The Fritilliaries of Oxford

By no means all his proposals were accepted? but the work of producing his submissions was enormous and time-consuming’. So says Patrick Taylor of the landscape designer Humphry Repton in his excellent new Oxford Companion to the Garden. Fair comment but I also suspect that, in Repton’s case, the proposals were sometimes the main point of the service. He was a master of making the pitch, and the form his pitch took was the ‘Red Book’. Each client received one of these custom-made red-bound albums of plans and before and after sketches.

The gesture’s cleverness lay in the fact that it allowed them to go only part of the way the flirting, talking, dreaming part and still have something to show. One could buy a piece of the master without the bother of actually shifting funds, earth and obtrusive tenants to turn the ‘before’ into ‘after’.

Among these virtual clients was my alma mater, Magdalen College, Oxford. No April passes without my giving thanks that, in 1801, the Fellows took receipt of their Red Book and basically told Repton: ‘Thanks old chap, but there’s no room for improvement after all’.

The grandest of his plans for Magdalen involved the excavation and flooding of what he called the college’s ‘low, damp meadow’ to make a giant boating lake. I suspect it was lack of liquidity that reprieved the water meadow; but there are reasons aplenty for thinking his lake would have been folly. Enclosed since the Middle Ages and untouched save for an annual mowing, Magdalen’s meadow is uniquely lovely as it is. Where would we have fattened the college’s delicious deer herd each summer? What length of punting pole would have been needed to reach the fathomless bottom of Repton’s lagoon?

But the strongest objection by far to his plans is that this ancient sward hosts one of the last great populations of the snakeshead fritillary, Fritillaria meleagris. Between now and May Day, the meadow will slowly change colour, from emerald to wine red, with here and there a pink or pure white highlight as first hundreds and then hundreds of thousands of fritillaries come into bloom. It is an extraordinary thing to behold this paradisiacal pointillism, and it is all the more marvellous for its happening in the heart of a hectic city.

These rare drifts of pixilated purple are now believed to be the westernmost and stranded relics of a wider Continental population.
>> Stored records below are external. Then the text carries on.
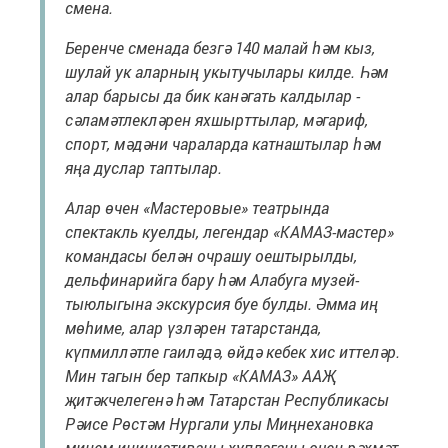
смена.
Беренче сменада безгә 140 малай һәм кыз,
шулай ук аларның укытучылары килде. Һәм
алар барысы да бик канәгать калдылар -
сәламәтлекләрен яхшырттылар, мәгариф,
спорт, мәдәни чараларда катнаштылар һәм
яңа дуслар таптылар.
Алар өчен «Мастеровые» театрында
спектакль куелды, легендар «КАМАЗ-мастер»
командасы белән очрашу оештырылды,
дельфинарийга бару һәм Алабуга музей-
тыюлыгына экскурсия буе булды. Әмма иң
мөһиме, алар үзләрен татарстанда,
күпмилләтле гаиләдә, өйдә кебек хис иттеләр.
Мин тагын бер тапкыр «КАМАЗ» ААҖ
җитәкчелегенә һәм Татарстан Республикасы
Рәисе Рөстәм Нургали улы Миңнехановка
минем инициативаны хуплаганы өчен рәхмәт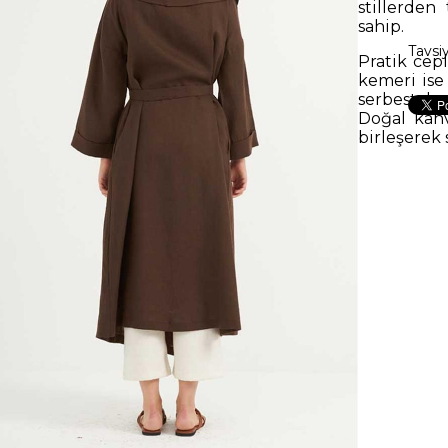
stillerden
sahip.
Tavsi
Pratik cep
kemeri ise
serbest bı
Doğal kah
birleşerek 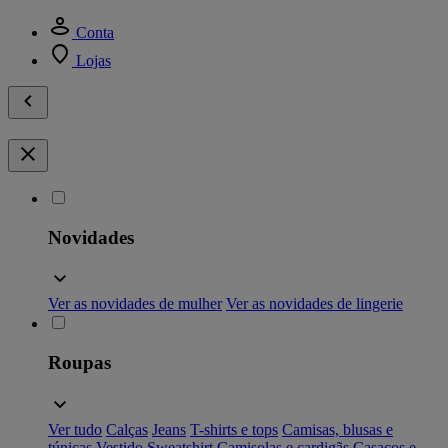
Conta
Lojas
Novidades
Ver as novidades de mulher
Ver as novidades de lingerie
Roupas
Ver tudo
Calças
Jeans
T-shirts e tops
Camisas, blusas e
túnicas
Vestido
Sweatshirt
Camisolas e cardigãs
Casacos e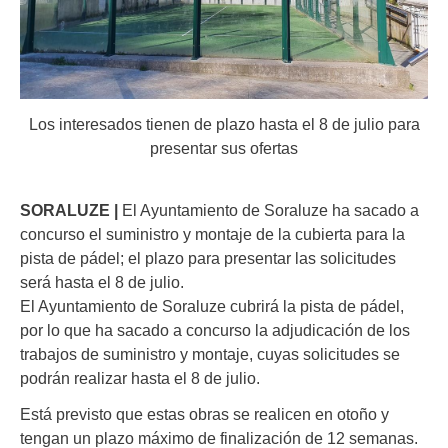
Los interesados tienen de plazo hasta el 8 de julio para
presentar sus ofertas
SORALUZE |
El Ayuntamiento de Soraluze ha sacado a
concurso el suministro y montaje de la cubierta para la
pista de pádel; el plazo para presentar las solicitudes
será hasta el 8 de julio.
El Ayuntamiento de Soraluze cubrirá la pista de pádel,
por lo que ha sacado a concurso la adjudicación de los
trabajos de suministro y montaje, cuyas solicitudes se
podrán realizar hasta el 8 de julio.
Está previsto que estas obras se realicen en otoño y
tengan un plazo máximo de finalización de 12 semanas.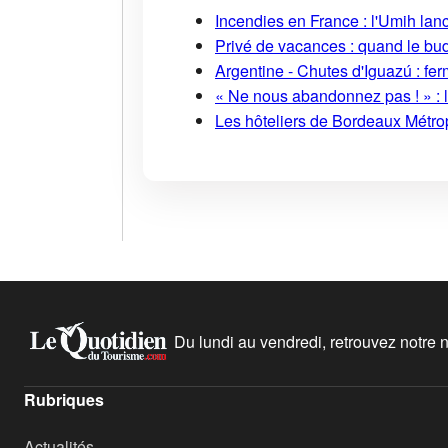
Incendies en France : l'Umih lanc
Privé de vacances : quand le bud
Argentine - Chutes d'Iguazú : fe
« Ne nous abandonnez pas ! » : l
Les hôteliers de Bordeaux Métropo
Du lundi au vendredi, retrouvez notre ne
Rubriques
Actualités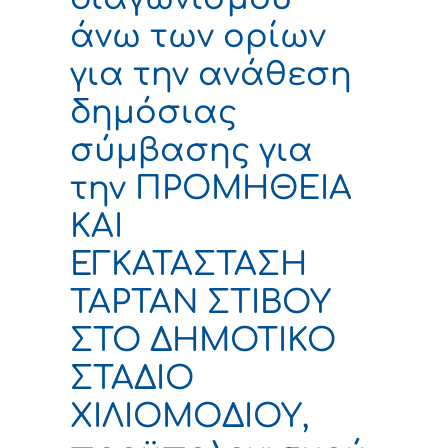
άνω των ορίων
για την ανάθεση
δημόσιας
σύμβασης για
την ΠΡΟΜΗΘΕΙΑ
ΚΑΙ
ΕΓΚΑΤΑΣΤΑΣΗ
ΤΑΡΤΑΝ ΣΤΙΒΟΥ
ΣΤΟ ΔΗΜΟΤΙΚΟ
ΣΤΑΔΙΟ
ΧΙΛΙΟΜΟΔΙΟΥ,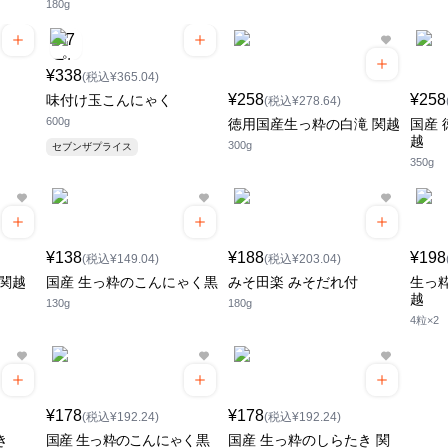
180g
¥338
(税込¥365.04)
¥258
¥258
味付け玉こんにゃく
(税込¥278.64)
600g
徳用国産生っ粋の白滝 関越
国産 
越
300g
セブンザプライス
350g
¥138
¥188
¥198
(税込¥149.04)
(税込¥203.04)
 関越
国産 生っ粋のこんにゃく黒
みそ田楽 みそだれ付
生っ
越
130g
180g
4粒×2
¥178
¥178
(税込¥192.24)
(税込¥192.24)
き
国産 生っ粋のこんにゃく黒
国産 生っ粋のしらたき 関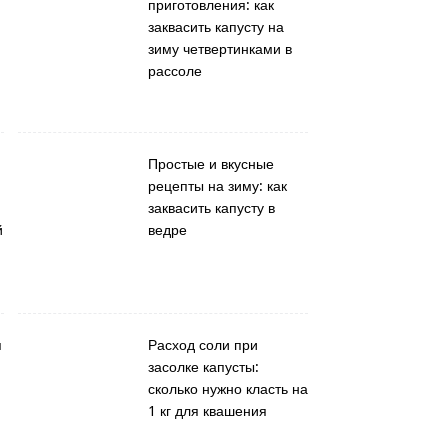
приготовления: как
заквасить капусту на
зиму четвертинками в
рассоле
Простые и вкусные
рецепты на зиму: как
заквасить капусту в
й
ведре
я
Расход соли при
засолке капусты:
сколько нужно класть на
1 кг для квашения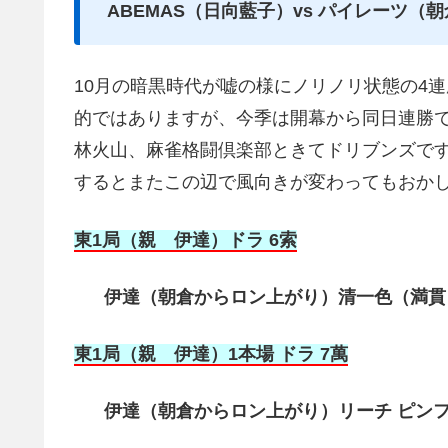
ABEMAS（日向藍子）vs パイレーツ（
10月の暗黒時代が嘘の様にノリノリ状態の4
的ではありますが、今季は開幕から同日連勝
林火山、麻雀格闘倶楽部ときてドリブンズで
するとまたこの辺で風向きが変わってもおかし
東1局（親 伊達）ドラ 6索
伊達（朝倉からロン上がり）清一色（満貫）
東1局（親 伊達）1本場 ドラ 7萬
伊達（朝倉からロン上がり）リーチ ピンフ ドラ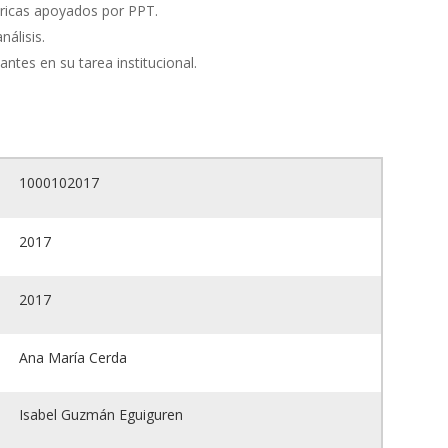
óricas apoyados por PPT.
nálisis.
pantes en su tarea institucional.
1000102017
2017
2017
Ana María Cerda
Isabel Guzmán Eguiguren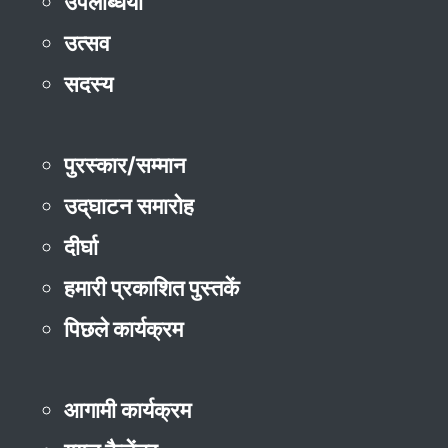
उपलब्धियाँ
उत्सव
सदस्य
पुरस्कार/सम्मान
उद्‌घाटन समारोह
दीर्घा
हमारी प्रकाशित पुस्तकें
पिछले कार्यक्रम
आगामी कार्यक्रम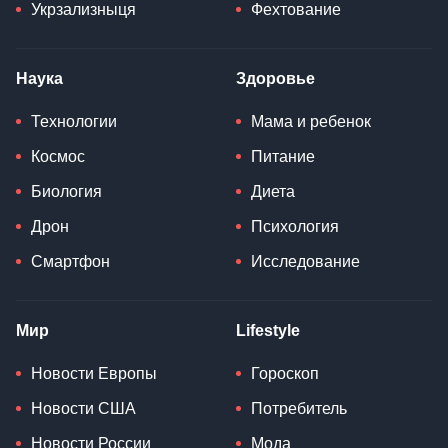
Укрзализныця
Фехтование
Наука
Здоровье
Технологии
Мама и ребенок
Космос
Питание
Биология
Диета
Дрон
Психология
Смартфон
Исследование
Мир
Lifestyle
Новости Европы
Гороскоп
Новости США
Потребитель
Новости России
Мода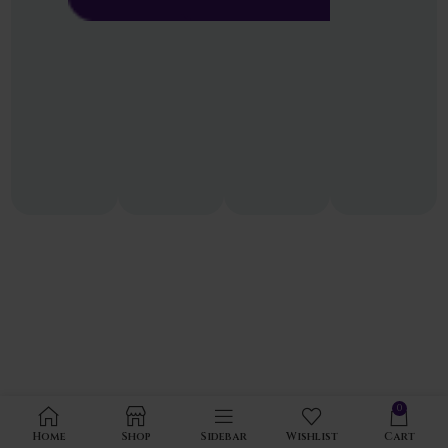
0
Home
Shop
Sidebar
Wishlist
Cart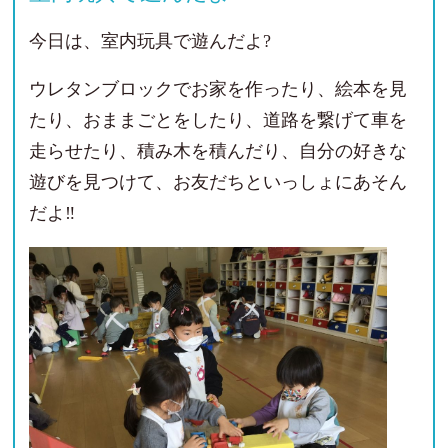
今日は、室内玩具で遊んだよ?
ウレタンブロックでお家を作ったり、絵本を見
たり、おままごとをしたり、道路を繋げて車を
走らせたり、積み木を積んだり、自分の好きな
遊びを見つけて、お友だちといっしょにあそん
だよ‼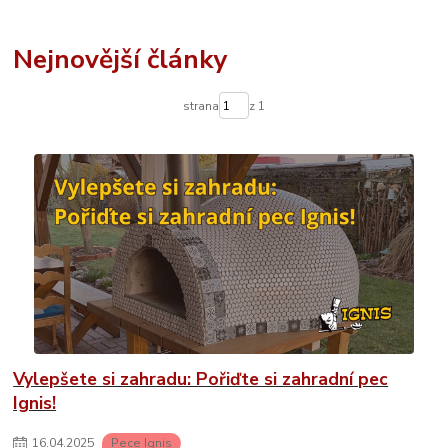
Nejnovější články
strana
z 1
Vylepšete si zahradu: Pořiďte si zahradní pec
Ignis!
16
.
04
.
2025
Pece Ignis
A swarm of folk names such as snake lily, death bell, guinea-hen flower and leper’s bell would indeed suggest the fritillary was a long standing feature of marshy English pasture. Yet botanists do not seem to have accepted that it was native until the 18th century: how could anything so unearthly be home-grown?

It is easy to sympathise with them. Few hardy bulbs are more remarkable than fritillaries. They capture sunshine like lanterns composed of the most intricate glass mosaic. It is a patterning that gave rise to both of their Latin names?meleagris, from the mottled plumage of the guineafowl (Numida meleagris); and Fritillaria from fritillus, meaning a Roman dice cup. Ever an enigma, the fritillary debate even extended to this ludic allusion. Some herbalists believed the dice cup would have been made of woven leather or rushes, so recalling the tessellated flower. Others followed John Gerard, who, in 1597, said the name referred to ‘the table or board upon which men plaie at chesse, which square checkers the flower doth very much resemble’.

But Gerard did say something about the snakeshead fritillary that is beyond dispute: ‘They are greately esteemed for the beautifieng of our gardens and the bosomes of the beautifull’. For garden beautifying, the best thing is to buy some of the pots of Fritillaria meleagris that are in bloom at garden centres now. Like snowdrops, they are better planted ‘in the green’, so enjoy their flowers and plant them out afterwards without too much trauma to the rootball. They will thrive in sun or light shade, but they do prefer slightly damp and sticky soil. Rough grass suits them perfectly and they can be mown once their foliage begins to wither in summer. In such spots, they will readily seed themselves: just cast the dice and you will soon see why a red meadow beats a Red Book every time.